• [THE PROBLEM]:
Within the entries below, find every line that has the string "демо", then copy it.
========================================================================
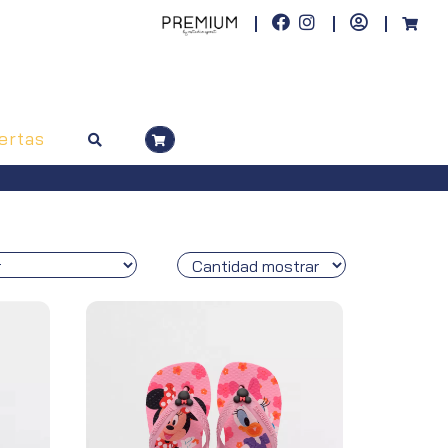
ertas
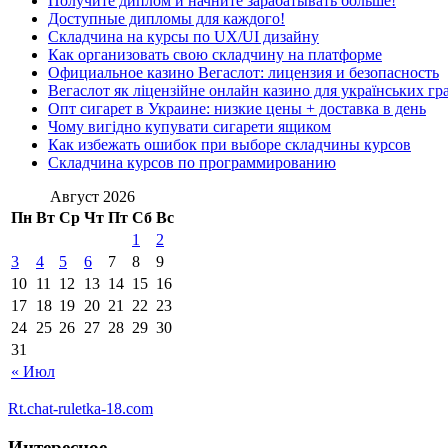
Получите диплом и начните зарабатывать больше!
Доступные дипломы для каждого!
Складчина на курсы по UX/UI дизайну
Как организовать свою складчину на платформе
Официальное казино Вегаслот: лицензия и безопасность
Вегаслот як ліцензійне онлайн казино для українських гр
Опт сигарет в Украине: низкие цены + доставка в день
Чому вигідно купувати сигарети ящиком
Как избежать ошибок при выборе складчины курсов
Складчина курсов по программированию
Август 2026
Пн
Вт
Ср
Чт
Пт
Сб
Вс
1
2
3
4
5
6
7
8
9
10
11
12
13
14
15
16
17
18
19
20
21
22
23
24
25
26
27
28
29
30
31
« Июл
Rt.chat-ruletka-18.com
Интересное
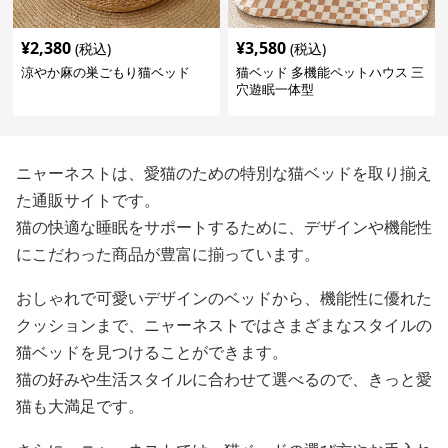
¥
2,380
¥
3,580
(税込)
(税込)
涼やか麻の巣ごもり猫ベッド
猫ベッド 多機能ペットハウス 三
穴遊眠一体型
ニャーネストは、愛猫のための特別な猫ベッドを取り揃え
た通販サイトです。
猫の快適な睡眠をサポートするために、デザインや機能性
にこだわった商品が豊富に揃っています。
おしゃれで可愛いデザインのベッドから、機能性に優れた
クッションまで、ニャーネストではさまざまなスタイルの
猫ベッドを見つけることができます。
猫の好みや生活スタイルに合わせて選べるので、きっと愛
猫も大満足です。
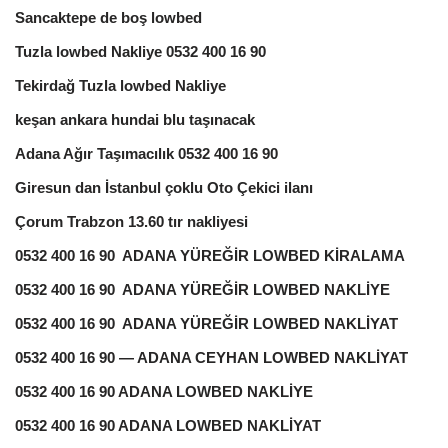
Sancaktepe de boş lowbed
Tuzla lowbed Nakliye 0532 400 16 90
Tekirdağ Tuzla lowbed Nakliye
keşan ankara hundai blu taşınacak
Adana Ağır Taşımacılık 0532 400 16 90
Giresun dan İstanbul çoklu Oto Çekici ilanı
Çorum Trabzon 13.60 tır nakliyesi
0532 400 16 90 ADANA YÜREĞİR LOWBED KİRALAMA
0532 400 16 90 ADANA YÜREĞİR LOWBED NAKLİYE
0532 400 16 90 ADANA YÜREĞİR LOWBED NAKLİYAT
0532 400 16 90 — ADANA CEYHAN LOWBED NAKLİYAT
0532 400 16 90 ADANA LOWBED NAKLİYE
0532 400 16 90 ADANA LOWBED NAKLİYAT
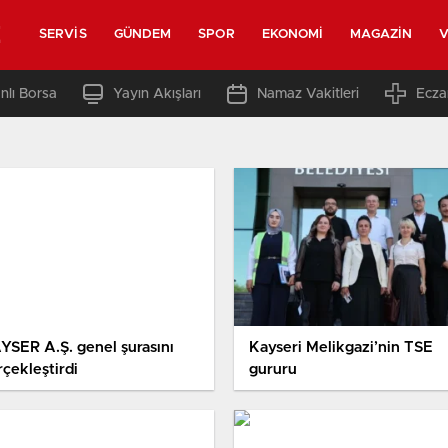
z
SERVIS
GÜNDEM
SPOR
EKONOMI
MAGAZIN
V
nlı Borsa
Yayın Akışları
Namaz Vakitleri
Ecza
YSER A.Ş. genel şurasını
Kayseri Melikgazi’nin TSE
rçekleştirdi
gururu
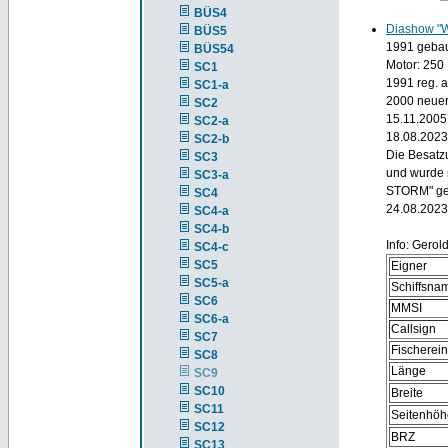
BÜS4
Diashow "
BÜS5
1991 gebau
BÜS54
Motor: 250
SC1
1991 reg. 
SC1-a
20
00 neuer
SC2
15.11.2005
SC2-a
18.08.2023
SC2-b
Die Besatzu
SC3
und wurde 
SC3-a
STORM" ger
SC4
24.08.2023
SC4-a
SC4-b
Info: Gerol
SC4-c
SC5
Eigner
SC5-a
Schiffsna
SC6
MMSI
SC6-a
Callsign
SC7
Fischerei
SC8
Länge
SC9
SC10
Breite
SC11
Seitenhöh
SC12
BRZ
SC13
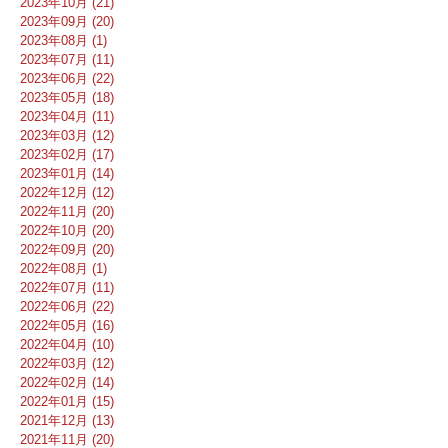
2023年10月 (21)
2023年09月 (20)
2023年08月 (1)
2023年07月 (11)
2023年06月 (22)
2023年05月 (18)
2023年04月 (11)
2023年03月 (12)
2023年02月 (17)
2023年01月 (14)
2022年12月 (12)
2022年11月 (20)
2022年10月 (20)
2022年09月 (20)
2022年08月 (1)
2022年07月 (11)
2022年06月 (22)
2022年05月 (16)
2022年04月 (10)
2022年03月 (12)
2022年02月 (14)
2022年01月 (15)
2021年12月 (13)
2021年11月 (20)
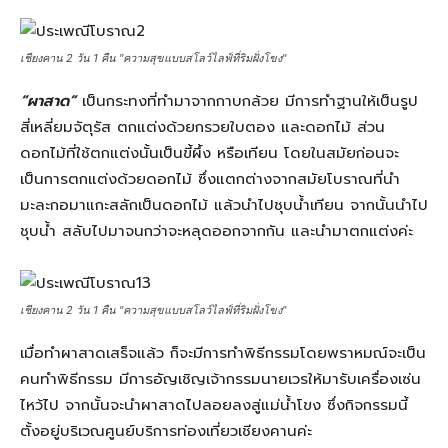
เชียงคาน 2 วัน 1 คืน "ความสุขแบบสโลว์ไลฟ์ที่ริมฝั่งโขง"
“ผาสาด”
เป็นกระทงที่ทำมาจากกาบกล้วย มีการทำฐานให้เป็นรูป
สี่เหลี่ยมจัตุรัส ตกแต่งด้วยกรวยใบตอง และดอกไม้ ส่วน
ดอกไม้ที่ใช้ตกแต่งนั้นเป็นขี้ผึ้ง หรือเทียน โดยในสมัยก่อนจะ
เป็นการตกแต่งด้วยดอกไม้ ซึ่งแตกต่างจากสมัยโบราณที่นำ
มะละกอมาแกะสลักเป็นดอกไม้ แล้วนำไปชุบน้ำเทียน จากนั้นนำไป
ชุบน้ำ สลับไปมาจนกว่าจะหลุดออกจากกัน และนำมาตกแต่งค่ะ
เชียงคาน 2 วัน 1 คืน "ความสุขแบบสโลว์ไลฟ์ที่ริมฝั่งโขง"
เมื่อทำผาสาดเสร็จแล้ว ก็จะมีการทำพิธีกรรมโดยพราหมณ์จะเป็น
คนทำพิธีกรรม มีการอัญเชิญเจ้ากรรมนายเวรให้มารับเครื่องเซ่น
ไหว้ไป จากนั้นจะนำผาสาดไปลอยลงสู่แม่น้ำโขง ซึ่งกิจกรรมนี้
ตั้งอยู่บริเวณศูนย์บริการท่องเที่ยวเชียงคานค่ะ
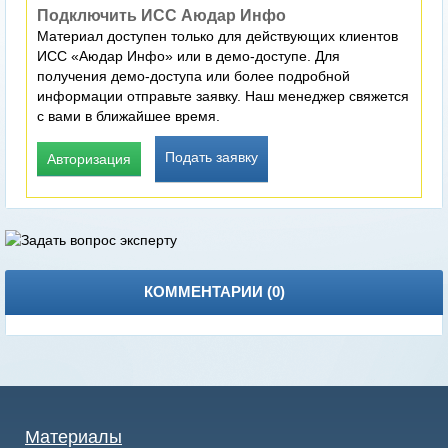
Подключить ИСС Аюдар Инфо
Материал доступен только для действующих клиентов
ИСС «Аюдар Инфо» или в демо-доступе. Для
получения демо-доступа или более подробной
информации отправьте заявку. Наш менеджер свяжется
с вами в ближайшее время.
Подать заявку
Авторизация
КОММЕНТАРИИ (
0
)
Материалы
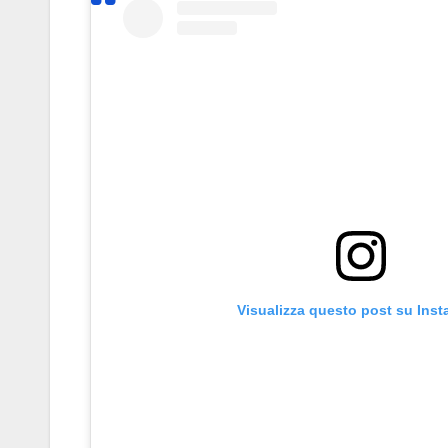
Visualizza questo post su Ins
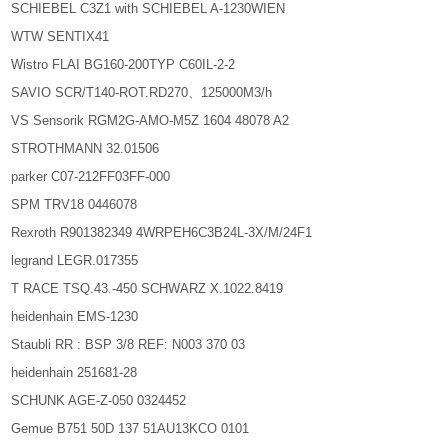
SCHIEBEL C3Z1 with SCHIEBEL A-1230WIEN
WTW SENTIX41
Wistro FLAI BG160-200TYP C60IL-2-2
SAVIO SCR/T140-ROT.RD270、125000M3/h
VS Sensorik RGM2G-AMO-M5Z 1604 48078 A2
STROTHMANN 32.01506
parker C07-212FF03FF-000
SPM TRV18 0446078
Rexroth R901382349 4WRPEH6C3B24L-3X/M/24F1
legrand LEGR.017355
T RACE TSQ.43.-450 SCHWARZ X.1022.8419
heidenhain EMS-1230
Staubli RR : BSP 3/8 REF: N003 370 03
heidenhain 251681-28
SCHUNK AGE-Z-050 0324452
Gemue B751 50D 137 51AU13KCO 0101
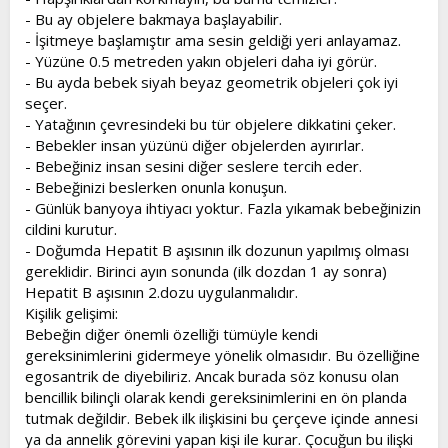
- Bu ay objelere bakmaya başlayabilir.
- İşitmeye başlamıştır ama sesin geldiği yeri anlayamaz.
- Yüzüne 0.5 metreden yakın objeleri daha iyi görür.
- Bu ayda bebek siyah beyaz geometrik objeleri çok iyi
seçer.
- Yatağının çevresindeki bu tür objelere dikkatini çeker.
- Bebekler insan yüzünü diğer objelerden ayırırlar.
- Bebeğiniz insan sesini diğer seslere tercih eder.
- Bebeğinizi beslerken onunla konuşun.
- Günlük banyoya ihtiyacı yoktur. Fazla yıkamak bebeğinizin
cildini kurutur.
- Doğumda Hepatit B aşısının ilk dozunun yapılmış olması
gereklidir. Birinci ayın sonunda (ilk dozdan 1 ay sonra)
Hepatit B aşısının 2.dozu uygulanmalıdır.
Kişilik gelişimi:
Bebeğin diğer önemli özelliği tümüyle kendi
gereksinimlerini gidermeye yönelik olmasıdır. Bu özelliğine
egosantrik de diyebiliriz. Ancak burada söz konusu olan
bencillik bilinçli olarak kendi gereksinimlerini en ön planda
tutmak değildir. Bebek ilk ilişkisini bu çerçeve içinde annesi
ya da annelik görevini yapan kişi ile kurar. Çocuğun bu ilişki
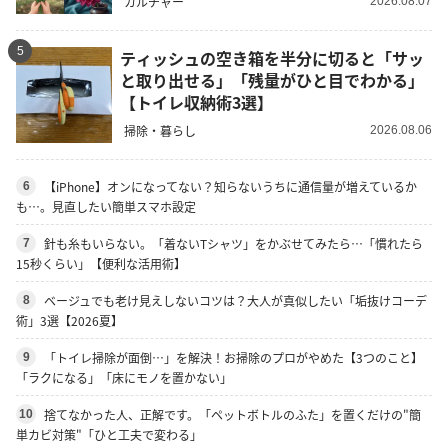
カルチャー
2026.08.07
5
ティッシュの空き箱を半分に切ると「サッ
と取り出せる」「残量がひと目でわかる」
【トイレ収納術3選】
掃除・暮らし
2026.08.06
【iPhone】オンになってない？知らないうちに通信量が増えているか
6
も…。見直したい簡単スマホ設定
針も糸もいらない。「着ないTシャツ」をかぶせてみたら…「慣れたら
7
15秒くらい」【便利な活用術】
ベージュでも老け見えしないコツは？大人が真似したい「垢抜けコーデ
8
術」3選【2026夏】
「トイレ掃除が面倒…」を解決！お掃除のプロがやめた【3つのこと】
9
「ラクになる」「床にモノを置かない」
捨てなかった人、正解です。「ペットボトルのふた」を置くだけの"簡
10
単カビ対策"「ひと工夫で変わる」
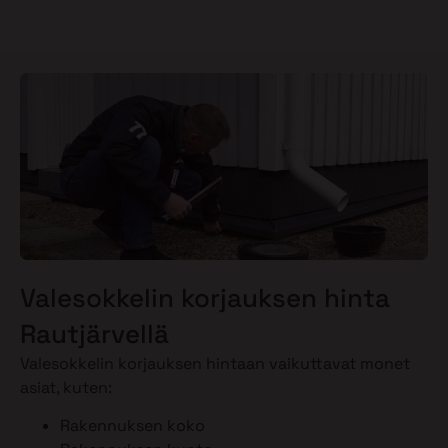
Valesokkelin korjauksen hinta
Rautjärvellä
Valesokkelin korjauksen hintaan vaikuttavat monet
asiat, kuten:
Rakennuksen koko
========================================================================
• [RESULT OF THE TASK]:
ИСС «Аюдар Инфо» или в демо-доступе. Для
получения демо-доступа или более подробной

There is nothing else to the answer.